Blooming as it does in the latter half of February, the violet is considered the first flower to herald the change of seasons. It buds into an ever-so-slightly warmer world, then it flowers, and then it dies away as the heat becomes a little more robust. As De Andrè put it in his song: “And when you find in your hand those flowers, dried out by the sun of a faraway April, then you’ll weep for them.” Love once burned as bright as the violet, only to fade away within a couple of months.
It’s as graceful and fragile as it is intoxicating on the nose. It tends to hide in the shade of other plants: no surprise, therefore, that it has come to represent shyness and frailty, as well as an essential, soul-nourishing beauty, and the ethos of living in the moment. An Italian synonym for the violet, mammola, evokes the idea of a still-suckling baby – the sweetest, most beautiful, most fragile creature imaginable. As for colour, violets are a broad church, ranging from rich purple to lilac, right through to ultramarine blue. The last colour is particular significant, for violets also enjoy an association with the Virgin Mary, and therefore with humility. Indeed Mary and violets share a number of paintings, and viewers may be surprised to see white petals on the flowers.
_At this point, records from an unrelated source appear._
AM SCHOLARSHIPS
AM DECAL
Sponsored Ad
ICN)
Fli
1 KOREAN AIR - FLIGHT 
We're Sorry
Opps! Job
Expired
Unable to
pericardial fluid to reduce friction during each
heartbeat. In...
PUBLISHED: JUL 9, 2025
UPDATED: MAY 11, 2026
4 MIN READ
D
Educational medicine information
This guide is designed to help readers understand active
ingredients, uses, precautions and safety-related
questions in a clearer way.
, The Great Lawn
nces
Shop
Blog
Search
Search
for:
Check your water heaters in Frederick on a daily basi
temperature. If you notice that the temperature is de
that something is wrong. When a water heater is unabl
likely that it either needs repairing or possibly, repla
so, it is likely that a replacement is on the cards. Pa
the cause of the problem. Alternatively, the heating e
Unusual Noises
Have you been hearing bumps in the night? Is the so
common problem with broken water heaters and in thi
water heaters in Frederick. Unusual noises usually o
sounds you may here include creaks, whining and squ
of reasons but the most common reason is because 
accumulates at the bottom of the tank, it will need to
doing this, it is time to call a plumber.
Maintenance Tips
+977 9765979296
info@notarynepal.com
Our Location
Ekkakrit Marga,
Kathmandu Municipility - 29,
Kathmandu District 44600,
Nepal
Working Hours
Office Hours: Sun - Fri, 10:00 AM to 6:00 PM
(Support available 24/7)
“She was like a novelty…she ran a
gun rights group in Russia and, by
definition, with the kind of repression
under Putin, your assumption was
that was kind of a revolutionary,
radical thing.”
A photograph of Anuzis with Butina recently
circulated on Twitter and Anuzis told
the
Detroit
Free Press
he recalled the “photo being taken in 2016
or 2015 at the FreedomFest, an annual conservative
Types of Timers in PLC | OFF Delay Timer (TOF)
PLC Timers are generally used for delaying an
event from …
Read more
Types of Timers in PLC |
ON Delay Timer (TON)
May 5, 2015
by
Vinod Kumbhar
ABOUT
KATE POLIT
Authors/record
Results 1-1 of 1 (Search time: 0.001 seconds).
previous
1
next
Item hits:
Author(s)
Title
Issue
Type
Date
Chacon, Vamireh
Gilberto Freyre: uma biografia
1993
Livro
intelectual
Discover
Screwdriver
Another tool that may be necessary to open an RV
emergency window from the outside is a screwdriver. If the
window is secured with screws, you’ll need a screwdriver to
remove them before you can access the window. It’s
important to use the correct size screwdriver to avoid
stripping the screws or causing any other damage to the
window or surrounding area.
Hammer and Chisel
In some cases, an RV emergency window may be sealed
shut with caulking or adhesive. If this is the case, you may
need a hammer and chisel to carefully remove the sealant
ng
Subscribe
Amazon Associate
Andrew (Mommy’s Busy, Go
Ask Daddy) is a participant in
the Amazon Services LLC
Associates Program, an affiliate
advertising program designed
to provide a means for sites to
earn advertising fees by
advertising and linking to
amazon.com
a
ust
Christian mythology has it that violets were indeed originally white in colour, until the agony that Mary suffered at the sight of the Crucifixion seeped through into her flowers, staining them a bloody hue. Ever since then, the violet has borne connotations of grief and sorrow.
The violet’s qualities do not stop there. Wine enthusiasts will know it as one of the most common aromas in Sangiovese. There is even an old grape variety, Mammolo, that owes its name to the scent of the mammola, which predominates in the vinified liquid.
It is also a dear friend to those familiar with herbal medicine. Grinding the petals produces a wonderful cough medicine; in fact, the violet is widely recognized as a superb expectorant, and is also attributed anti-inflammatory properties.
Being an edible flower, it often appears in the kitchen too, garnishing salads and thickening soups. It always lends a delightful taste, thanks to the heavy presence of mucilage in its leaves. Really, it appeals to all the senses, which is why it stars in the perfume industry as well.
Just as we began this piece with De Andrè’s invocation of the withering flower, so we’ll close it with another quotation from a great Italian singer-songwriter, the Calabrian Rino Gaetano, whose “Sfiorivano le viole” (1976) distils the brief, beautiful, celestial, intense and complete life cycle of the violet, and of love. “You bloomed, the violets bloomed. / The sun beat down on me. / And you took my hand / as I waited”.